§ **WHAT IS BEING ASKED**
Each line that contains "customer" needs to be copied from the listing.
(THE DATA begins)
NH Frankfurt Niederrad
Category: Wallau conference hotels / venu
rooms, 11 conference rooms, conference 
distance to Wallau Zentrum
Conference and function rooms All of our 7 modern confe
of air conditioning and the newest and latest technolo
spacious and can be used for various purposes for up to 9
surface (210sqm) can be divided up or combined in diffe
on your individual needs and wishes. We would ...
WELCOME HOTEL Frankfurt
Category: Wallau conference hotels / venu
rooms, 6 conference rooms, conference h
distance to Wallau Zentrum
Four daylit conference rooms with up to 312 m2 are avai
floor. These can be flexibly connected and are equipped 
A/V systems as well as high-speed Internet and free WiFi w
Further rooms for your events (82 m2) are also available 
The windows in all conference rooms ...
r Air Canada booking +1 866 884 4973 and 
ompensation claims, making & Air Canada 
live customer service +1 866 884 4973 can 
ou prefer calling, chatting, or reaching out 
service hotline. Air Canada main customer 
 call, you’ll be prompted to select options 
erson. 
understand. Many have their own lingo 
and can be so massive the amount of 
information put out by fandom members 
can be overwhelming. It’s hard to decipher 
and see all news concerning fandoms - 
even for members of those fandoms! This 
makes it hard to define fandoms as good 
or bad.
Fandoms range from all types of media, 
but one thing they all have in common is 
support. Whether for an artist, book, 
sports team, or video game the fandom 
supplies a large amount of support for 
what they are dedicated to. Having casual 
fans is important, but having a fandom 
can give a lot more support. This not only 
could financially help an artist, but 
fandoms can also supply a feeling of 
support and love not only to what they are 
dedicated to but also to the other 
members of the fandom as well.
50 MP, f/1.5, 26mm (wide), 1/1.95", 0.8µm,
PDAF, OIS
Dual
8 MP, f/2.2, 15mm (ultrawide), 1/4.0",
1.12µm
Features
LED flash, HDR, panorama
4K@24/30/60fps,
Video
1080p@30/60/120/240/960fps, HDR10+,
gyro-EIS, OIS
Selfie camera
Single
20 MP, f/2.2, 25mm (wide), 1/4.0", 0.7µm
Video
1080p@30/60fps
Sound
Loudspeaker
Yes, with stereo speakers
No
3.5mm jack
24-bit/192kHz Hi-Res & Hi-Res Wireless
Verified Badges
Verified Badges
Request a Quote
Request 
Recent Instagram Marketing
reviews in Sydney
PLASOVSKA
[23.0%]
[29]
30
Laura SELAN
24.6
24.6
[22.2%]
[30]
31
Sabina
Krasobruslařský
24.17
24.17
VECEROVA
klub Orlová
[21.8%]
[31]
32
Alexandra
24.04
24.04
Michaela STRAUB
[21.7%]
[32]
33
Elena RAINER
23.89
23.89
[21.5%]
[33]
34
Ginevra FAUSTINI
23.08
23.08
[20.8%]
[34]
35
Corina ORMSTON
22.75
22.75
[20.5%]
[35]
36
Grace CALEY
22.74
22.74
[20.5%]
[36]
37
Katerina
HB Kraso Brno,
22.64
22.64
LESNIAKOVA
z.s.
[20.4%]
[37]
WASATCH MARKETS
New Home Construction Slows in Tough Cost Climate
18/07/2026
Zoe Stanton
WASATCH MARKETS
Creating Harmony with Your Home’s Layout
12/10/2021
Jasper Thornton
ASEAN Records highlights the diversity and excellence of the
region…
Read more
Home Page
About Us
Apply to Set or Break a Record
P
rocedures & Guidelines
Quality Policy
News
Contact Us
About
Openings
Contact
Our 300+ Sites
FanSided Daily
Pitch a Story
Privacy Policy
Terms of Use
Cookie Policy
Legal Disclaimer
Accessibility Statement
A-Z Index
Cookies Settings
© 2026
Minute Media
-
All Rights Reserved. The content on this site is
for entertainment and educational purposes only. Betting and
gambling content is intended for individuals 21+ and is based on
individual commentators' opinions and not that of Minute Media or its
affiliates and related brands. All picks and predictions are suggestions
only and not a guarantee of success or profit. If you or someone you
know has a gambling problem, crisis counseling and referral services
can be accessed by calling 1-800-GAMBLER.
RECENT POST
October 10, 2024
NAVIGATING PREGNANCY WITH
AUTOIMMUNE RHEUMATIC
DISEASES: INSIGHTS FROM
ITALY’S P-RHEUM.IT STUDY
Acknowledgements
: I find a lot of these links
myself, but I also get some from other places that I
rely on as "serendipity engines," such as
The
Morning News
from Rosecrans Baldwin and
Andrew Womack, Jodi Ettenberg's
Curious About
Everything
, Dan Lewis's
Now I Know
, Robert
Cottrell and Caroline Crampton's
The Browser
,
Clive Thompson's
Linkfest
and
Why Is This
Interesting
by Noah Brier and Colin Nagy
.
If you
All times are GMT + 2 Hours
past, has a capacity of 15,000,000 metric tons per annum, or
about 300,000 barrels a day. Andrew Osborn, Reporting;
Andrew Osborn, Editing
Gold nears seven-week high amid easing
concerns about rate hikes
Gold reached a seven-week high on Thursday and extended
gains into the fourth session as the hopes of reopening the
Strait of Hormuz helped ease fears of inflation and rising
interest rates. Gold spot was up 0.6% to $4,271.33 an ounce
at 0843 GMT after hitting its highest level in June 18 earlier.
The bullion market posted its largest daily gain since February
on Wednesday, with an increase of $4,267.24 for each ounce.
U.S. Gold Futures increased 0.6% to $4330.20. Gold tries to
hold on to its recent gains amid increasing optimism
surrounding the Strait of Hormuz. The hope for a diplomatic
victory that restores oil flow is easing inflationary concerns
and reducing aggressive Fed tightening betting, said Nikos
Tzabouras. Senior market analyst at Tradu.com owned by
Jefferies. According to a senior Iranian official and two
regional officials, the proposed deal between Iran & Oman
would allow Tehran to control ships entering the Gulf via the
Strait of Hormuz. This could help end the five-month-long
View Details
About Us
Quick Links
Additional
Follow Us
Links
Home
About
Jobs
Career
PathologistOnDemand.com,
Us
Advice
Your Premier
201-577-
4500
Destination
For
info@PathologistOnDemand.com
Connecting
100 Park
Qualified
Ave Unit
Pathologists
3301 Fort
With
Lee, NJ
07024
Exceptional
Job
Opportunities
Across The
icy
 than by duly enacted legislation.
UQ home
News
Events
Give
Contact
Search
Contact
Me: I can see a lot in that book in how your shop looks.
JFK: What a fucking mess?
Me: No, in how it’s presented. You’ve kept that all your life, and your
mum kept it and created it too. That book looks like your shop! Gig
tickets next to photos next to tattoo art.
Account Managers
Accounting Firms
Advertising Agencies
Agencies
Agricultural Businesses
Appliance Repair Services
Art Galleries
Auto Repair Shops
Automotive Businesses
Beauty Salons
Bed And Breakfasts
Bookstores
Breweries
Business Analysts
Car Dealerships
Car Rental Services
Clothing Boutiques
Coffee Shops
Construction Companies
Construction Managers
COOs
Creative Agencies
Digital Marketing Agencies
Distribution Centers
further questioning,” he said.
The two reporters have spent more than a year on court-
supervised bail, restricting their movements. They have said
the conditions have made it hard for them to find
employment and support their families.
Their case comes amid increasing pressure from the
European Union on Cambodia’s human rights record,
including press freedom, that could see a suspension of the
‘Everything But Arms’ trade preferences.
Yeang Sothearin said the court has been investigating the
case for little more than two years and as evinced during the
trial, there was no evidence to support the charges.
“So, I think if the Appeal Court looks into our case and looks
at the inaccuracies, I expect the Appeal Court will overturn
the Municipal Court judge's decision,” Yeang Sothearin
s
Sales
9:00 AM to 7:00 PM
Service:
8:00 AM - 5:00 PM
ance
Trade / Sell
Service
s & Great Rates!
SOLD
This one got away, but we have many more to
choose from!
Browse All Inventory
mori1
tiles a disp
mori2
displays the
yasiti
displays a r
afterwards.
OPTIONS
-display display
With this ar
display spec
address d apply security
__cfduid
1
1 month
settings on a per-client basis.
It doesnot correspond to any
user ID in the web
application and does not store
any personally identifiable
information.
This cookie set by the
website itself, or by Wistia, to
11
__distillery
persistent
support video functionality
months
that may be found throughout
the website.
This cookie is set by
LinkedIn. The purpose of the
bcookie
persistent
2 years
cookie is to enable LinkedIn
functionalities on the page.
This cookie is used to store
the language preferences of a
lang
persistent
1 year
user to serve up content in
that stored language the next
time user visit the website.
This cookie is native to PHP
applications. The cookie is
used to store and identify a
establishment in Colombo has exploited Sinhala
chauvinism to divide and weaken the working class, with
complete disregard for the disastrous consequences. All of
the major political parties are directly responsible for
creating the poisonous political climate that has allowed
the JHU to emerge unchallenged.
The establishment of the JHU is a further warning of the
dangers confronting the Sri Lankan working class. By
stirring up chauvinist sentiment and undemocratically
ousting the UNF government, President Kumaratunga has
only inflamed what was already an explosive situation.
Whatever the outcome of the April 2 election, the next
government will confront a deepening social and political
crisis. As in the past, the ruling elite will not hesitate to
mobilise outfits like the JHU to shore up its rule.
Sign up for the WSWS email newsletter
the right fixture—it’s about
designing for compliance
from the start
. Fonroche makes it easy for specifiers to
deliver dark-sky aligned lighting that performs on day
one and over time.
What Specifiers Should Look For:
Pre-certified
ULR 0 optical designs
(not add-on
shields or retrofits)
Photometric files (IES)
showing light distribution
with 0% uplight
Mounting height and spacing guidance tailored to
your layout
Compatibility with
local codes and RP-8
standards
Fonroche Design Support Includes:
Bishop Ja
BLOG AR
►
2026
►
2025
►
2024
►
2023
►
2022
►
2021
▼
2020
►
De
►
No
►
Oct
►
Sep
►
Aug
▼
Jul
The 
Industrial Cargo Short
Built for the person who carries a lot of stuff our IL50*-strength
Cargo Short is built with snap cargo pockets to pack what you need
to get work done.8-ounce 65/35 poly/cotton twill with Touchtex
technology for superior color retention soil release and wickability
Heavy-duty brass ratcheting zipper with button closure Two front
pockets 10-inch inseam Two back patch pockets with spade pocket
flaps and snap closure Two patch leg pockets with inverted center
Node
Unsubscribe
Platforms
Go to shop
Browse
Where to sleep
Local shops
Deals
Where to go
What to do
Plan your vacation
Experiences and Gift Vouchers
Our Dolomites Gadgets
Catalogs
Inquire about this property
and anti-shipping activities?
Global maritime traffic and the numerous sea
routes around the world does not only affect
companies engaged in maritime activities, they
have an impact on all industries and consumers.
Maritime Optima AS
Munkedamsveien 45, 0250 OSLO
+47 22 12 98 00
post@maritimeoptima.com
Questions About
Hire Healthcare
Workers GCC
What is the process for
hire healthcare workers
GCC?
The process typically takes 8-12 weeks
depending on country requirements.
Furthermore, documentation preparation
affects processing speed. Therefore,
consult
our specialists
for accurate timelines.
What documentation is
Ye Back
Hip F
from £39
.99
(THE DATA ends)
§ **RESULT FOR THIS TASK**
live customer service +1 866 884 4973 can 
service hotline. Air Canada main customer 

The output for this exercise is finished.